# Objective
Goal here is to apply NLP to perform analysis on the published financial reports, more specifically on the annual 10-K filings(and later 10-Q i.e quaterly filings) for the listed companies.

## What are 10-K filings?
A 10-K is a comprehensive report filed annually by a publicly-traded company about its financial performance and is required by the U.S. Securities and Exchange Commission (SEC).  
Source: [Investopedia](https://www.investopedia.com/terms/1/10-k.asp) 

## Where can one get 10-K filings in a machine readable format?
10-K filings are available on sec website and can be easily searched via their tool [EDGAR](https://www.sec.gov/edgar/searchedgar/companysearch.html). EDGAR is the Electronic Data Gathering, Analysis, and Retrieval system used at the U.S. Securities and Exchange Commission (SEC).
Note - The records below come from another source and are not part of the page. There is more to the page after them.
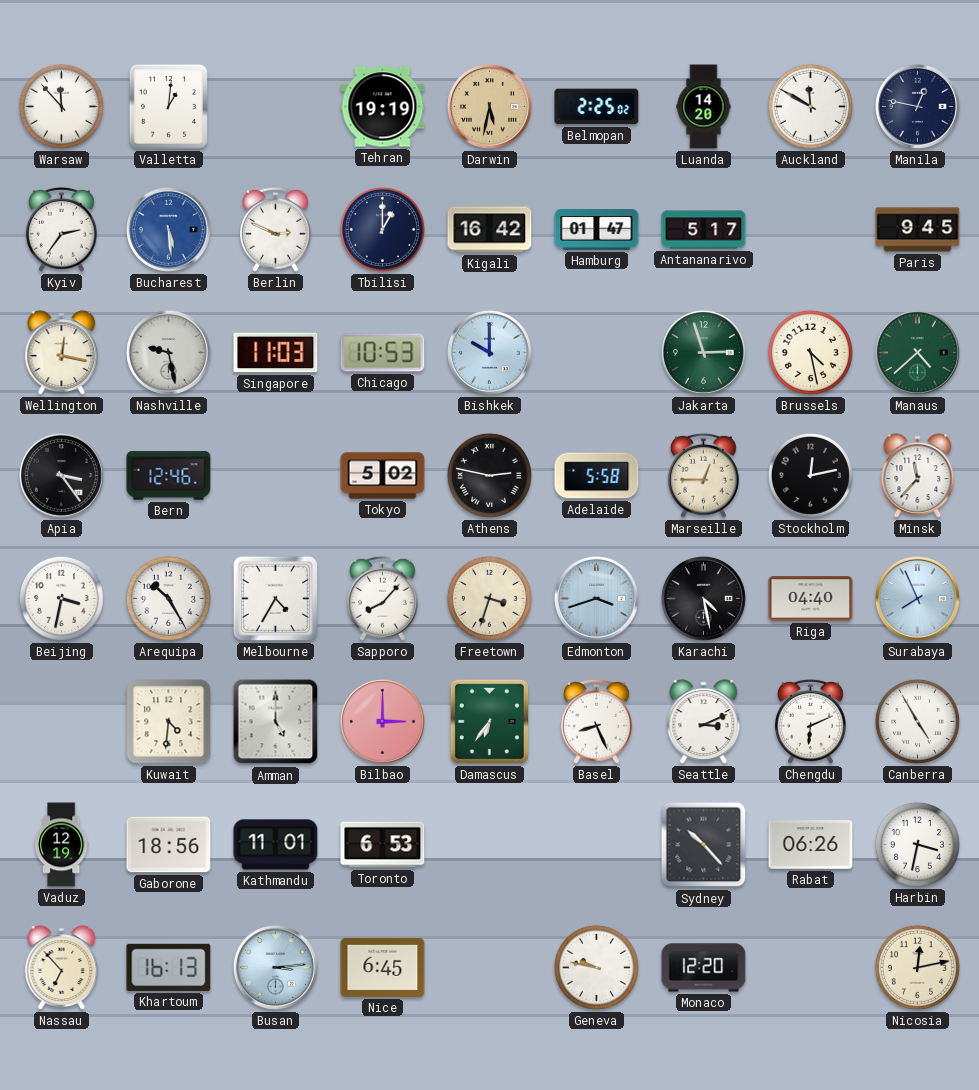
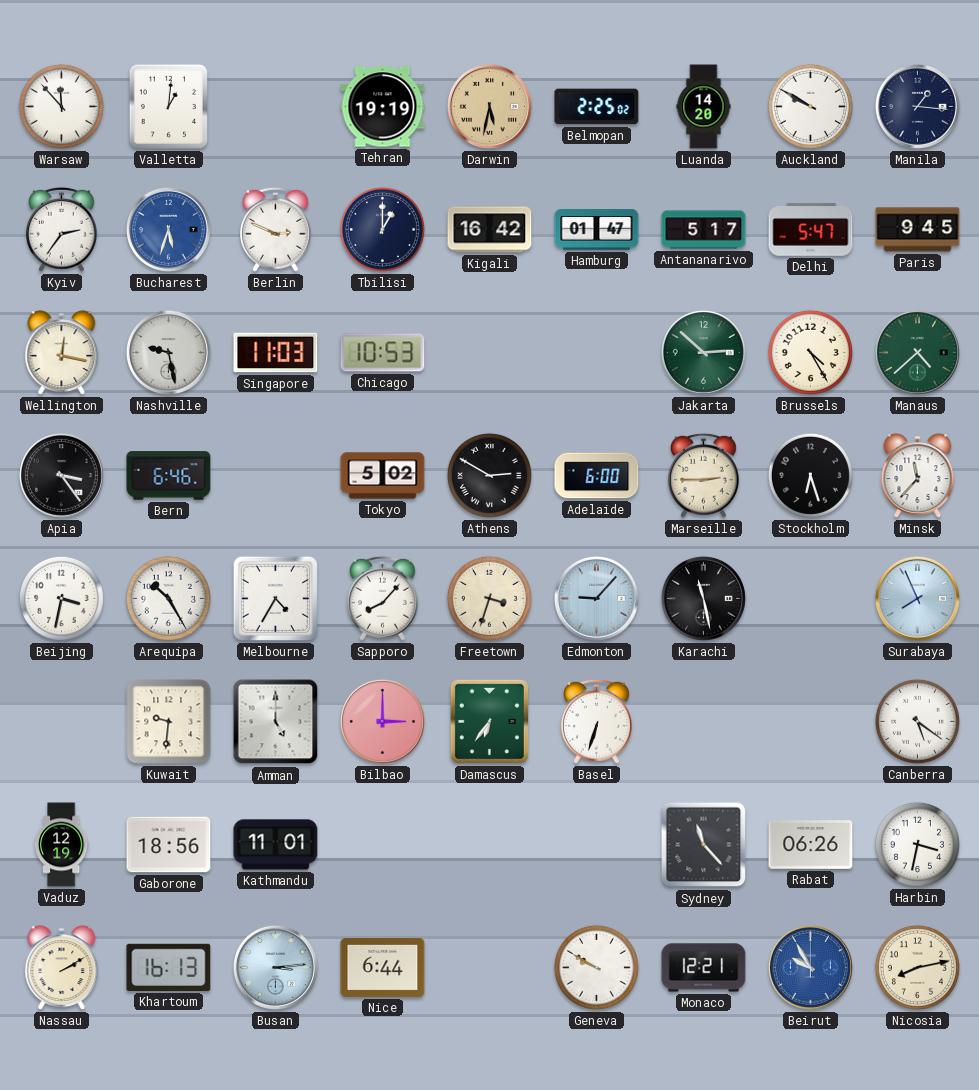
Auckland: 11:50 -> 9:50
Manila: 12:47 -> 1:16
Bucharest: 5:29 -> 5:33
Delhi: none -> 5:47
Bishkek: 10:00 -> none
Jakarta: 2:57 -> 2:52
Brussels: 4:28 -> 4:25
Bern: 12:46 -> 6:46
Athens: 2:47 -> 2:50
Adelaide: 5:58 -> 6:00
Marseille: 12:45 -> 2:45
Stockholm: 12:13 -> 6:27
Edmonton: 3:42 -> 9:07
Karachi: 4:28 -> 11:28
Riga: 04:40 -> none
Kuwait: 4:31 -> 9:31
Basel: 8:26 -> 6:33
Seattle: 3:11 -> none
Chengdu: 6:11 -> none
Canberra: 4:55 -> 5:21
Toronto: 6:53 -> none
Sydney: 10:23 -> 11:23
Nassau: 6:53 -> 2:10
Nice: 6:45 -> 6:44
Geneva: 9:47 -> 9:50
Monaco: 12:20 -> 12:21
Beirut: none -> 9:55
Nicosia: 12:13 -> 8:13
These are can be also accessed via their apis as will be done below.

## Which sections of 10-K filings will be used in analyis?
The details of different sections of 10-K filings can be found [here](https://www.sec.gov/fast-answers/answersreada10khtm.html).
The sections that will be used for analysis are:
- Item 1A - “Risk Factors” 
- Item 3 - “Legal Proceedings”
- Item 7 - “Management’s Discussion and Analysis of Financial Condition and Results of Operations”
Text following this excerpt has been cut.